Was etwas nervt sind die Superangebote, man könne sich jetzt endlich endlich endlich auf einem ganz tollen Internetportal mit klasse Möglichkeiten als Kandidat darstellen und die Wählerinnen und Wähler könnten sich dann mit Hilfe genau dieses Portals nun aber eine ganz genaue Meinung bilden, wen sie wählen würden. Aktuell war es dieses hier. Warum bitte können alle diese Menschen nicht drei Monate eher vorsprechen, damit die Menschen auch genügend Zeit haben, sich dort umzusehen?
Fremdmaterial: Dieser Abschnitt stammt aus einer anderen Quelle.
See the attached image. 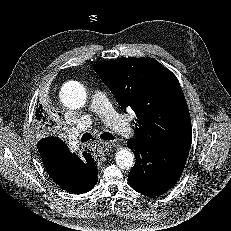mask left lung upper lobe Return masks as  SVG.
<instances>
[{
  "mask_svg": "<svg viewBox=\"0 0 231 231\" xmlns=\"http://www.w3.org/2000/svg\"><path fill=\"white\" fill-rule=\"evenodd\" d=\"M94 70L118 104L137 115L135 139L172 152L189 153L191 120L176 76L153 58L98 62Z\"/></svg>",
  "mask_w": 231,
  "mask_h": 231,
  "instance_id": "obj_1",
  "label": "left lung upper lobe"
}]
</instances>
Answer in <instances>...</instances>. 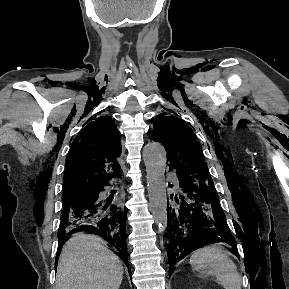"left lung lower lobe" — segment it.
<instances>
[{
    "instance_id": "1",
    "label": "left lung lower lobe",
    "mask_w": 289,
    "mask_h": 289,
    "mask_svg": "<svg viewBox=\"0 0 289 289\" xmlns=\"http://www.w3.org/2000/svg\"><path fill=\"white\" fill-rule=\"evenodd\" d=\"M177 177L180 191L170 196L169 207L167 201L170 274L175 263L206 244L226 242L236 248L214 185ZM205 240L209 242L201 245Z\"/></svg>"
}]
</instances>
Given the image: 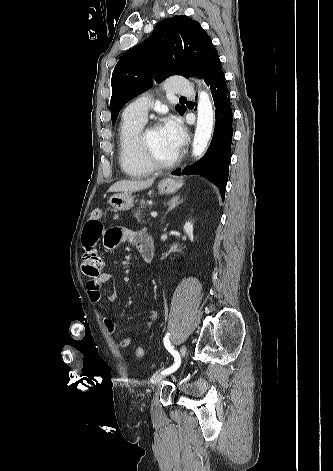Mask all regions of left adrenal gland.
Here are the masks:
<instances>
[{
	"mask_svg": "<svg viewBox=\"0 0 333 471\" xmlns=\"http://www.w3.org/2000/svg\"><path fill=\"white\" fill-rule=\"evenodd\" d=\"M182 199H180V195L178 196H175L173 197L170 201L167 202V205L169 206L168 210L166 211V213L164 214V216L162 217V223H163V220L165 218V216L171 211L173 210L176 206H178L180 203H182Z\"/></svg>",
	"mask_w": 333,
	"mask_h": 471,
	"instance_id": "a2214340",
	"label": "left adrenal gland"
}]
</instances>
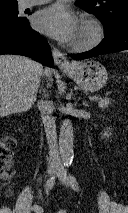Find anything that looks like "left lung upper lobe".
<instances>
[{"label": "left lung upper lobe", "mask_w": 128, "mask_h": 213, "mask_svg": "<svg viewBox=\"0 0 128 213\" xmlns=\"http://www.w3.org/2000/svg\"><path fill=\"white\" fill-rule=\"evenodd\" d=\"M76 5L96 15L105 30L128 21V0H77Z\"/></svg>", "instance_id": "left-lung-upper-lobe-1"}]
</instances>
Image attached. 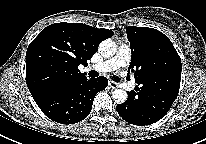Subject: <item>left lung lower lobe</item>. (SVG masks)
I'll return each instance as SVG.
<instances>
[{
  "mask_svg": "<svg viewBox=\"0 0 206 144\" xmlns=\"http://www.w3.org/2000/svg\"><path fill=\"white\" fill-rule=\"evenodd\" d=\"M178 95L174 88L147 91L141 85L135 91L128 92V99L118 104L116 110L128 123L133 125H150L164 117Z\"/></svg>",
  "mask_w": 206,
  "mask_h": 144,
  "instance_id": "0a47b994",
  "label": "left lung lower lobe"
}]
</instances>
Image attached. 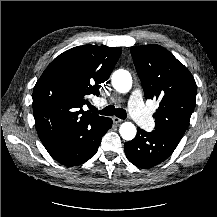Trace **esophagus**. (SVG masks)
<instances>
[{
  "label": "esophagus",
  "instance_id": "34e87169",
  "mask_svg": "<svg viewBox=\"0 0 217 217\" xmlns=\"http://www.w3.org/2000/svg\"><path fill=\"white\" fill-rule=\"evenodd\" d=\"M112 120H113V122L115 123V124H118V123H121L123 120L122 119H120V118H118V117H113L112 118Z\"/></svg>",
  "mask_w": 217,
  "mask_h": 217
}]
</instances>
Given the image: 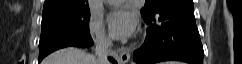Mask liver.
<instances>
[{"label": "liver", "instance_id": "obj_1", "mask_svg": "<svg viewBox=\"0 0 242 64\" xmlns=\"http://www.w3.org/2000/svg\"><path fill=\"white\" fill-rule=\"evenodd\" d=\"M42 64H98V61L79 49L65 48L47 56Z\"/></svg>", "mask_w": 242, "mask_h": 64}]
</instances>
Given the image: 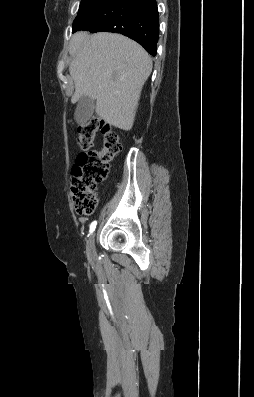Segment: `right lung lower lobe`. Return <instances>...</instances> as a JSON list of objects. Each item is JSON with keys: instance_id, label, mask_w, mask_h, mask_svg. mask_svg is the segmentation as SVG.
Returning a JSON list of instances; mask_svg holds the SVG:
<instances>
[{"instance_id": "obj_1", "label": "right lung lower lobe", "mask_w": 254, "mask_h": 397, "mask_svg": "<svg viewBox=\"0 0 254 397\" xmlns=\"http://www.w3.org/2000/svg\"><path fill=\"white\" fill-rule=\"evenodd\" d=\"M155 0H107L100 10L78 29L116 32L141 44L155 56L159 38V18Z\"/></svg>"}]
</instances>
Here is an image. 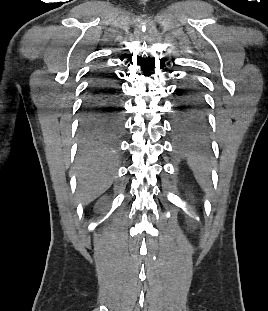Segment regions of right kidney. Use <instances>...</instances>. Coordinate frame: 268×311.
I'll list each match as a JSON object with an SVG mask.
<instances>
[{
    "mask_svg": "<svg viewBox=\"0 0 268 311\" xmlns=\"http://www.w3.org/2000/svg\"><path fill=\"white\" fill-rule=\"evenodd\" d=\"M108 200V196L101 197L95 205V210L100 211L102 214L105 212V204Z\"/></svg>",
    "mask_w": 268,
    "mask_h": 311,
    "instance_id": "ca27d5eb",
    "label": "right kidney"
}]
</instances>
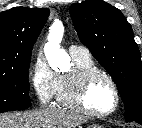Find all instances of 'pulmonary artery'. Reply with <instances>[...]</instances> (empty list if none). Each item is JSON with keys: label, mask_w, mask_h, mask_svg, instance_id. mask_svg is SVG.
I'll return each mask as SVG.
<instances>
[{"label": "pulmonary artery", "mask_w": 142, "mask_h": 128, "mask_svg": "<svg viewBox=\"0 0 142 128\" xmlns=\"http://www.w3.org/2000/svg\"><path fill=\"white\" fill-rule=\"evenodd\" d=\"M68 51L72 58H90L89 50L83 46L71 45L69 46Z\"/></svg>", "instance_id": "e3ab8cb5"}]
</instances>
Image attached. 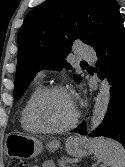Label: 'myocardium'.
<instances>
[{
	"instance_id": "1",
	"label": "myocardium",
	"mask_w": 125,
	"mask_h": 167,
	"mask_svg": "<svg viewBox=\"0 0 125 167\" xmlns=\"http://www.w3.org/2000/svg\"><path fill=\"white\" fill-rule=\"evenodd\" d=\"M56 92H64V93H68L69 94V90L66 86L63 85H51L48 86L46 88H44L34 99L31 107H30V112H29V116H30V120L33 124V126L35 127V129L39 132L42 133H48V134H55V133H62V132H66L70 129H72L76 123L78 122L79 119V110L75 104V112H74V116L73 118L64 126L58 127V128H48L43 126L37 119V111L38 108L40 106V104L42 103V101L48 97L49 95L56 93Z\"/></svg>"
}]
</instances>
Da muss man halt durch, als Kandidat, werden Sie als geneigte Leserinnen und Leser sagen. Aber ich finde alle diese scheinbar demokratischen Hinweisdienstleistungen, trotzdem sie ja gut gemeint sein mögen, etwas verdummend. Denn die Politik besteht ja in der Beeinflussung der Entwicklung unserer Gesellschaft in eine Richtung, die der eigenen Wählerschaft zu Gute kommt. Dabei muss die Meinung einzelner Menschen zu konkreten Fragestellungen mit der des Vertreters oder der Vertreterin durchaus nicht übereinstimmen: Parteien und ihre Protagonisten haben ja auch eine politische Bildungsfunktion und sollen über die von ihnen erarbeiteten Haltungen zu konkreten Fragen auch auf Bürgerinnen und Bürger einwirken. Die Schlussfolgerung „Weil die Partei meines Vertrauens zu diesem Problem eine bestimmte Haltung hat denke ich darüber nach und übernehme diese Haltung“ ist mindestens genau so notwendig und richtig wie die Schlussfolgerung „Weil diese Partei zu diesem Problem eine andere Haltung hat als ich wähle ich sie nicht.“ Parteien sind ja keine Firmen im Wettbewerb, die die wohlschmeckendsten und gefälligsten Lösungsvorschläge zum Verkauf auf dem Markt anbieten, auch wenn die neoliberale entdemokratisierende Wettbewerbsideologie dass nahe legt.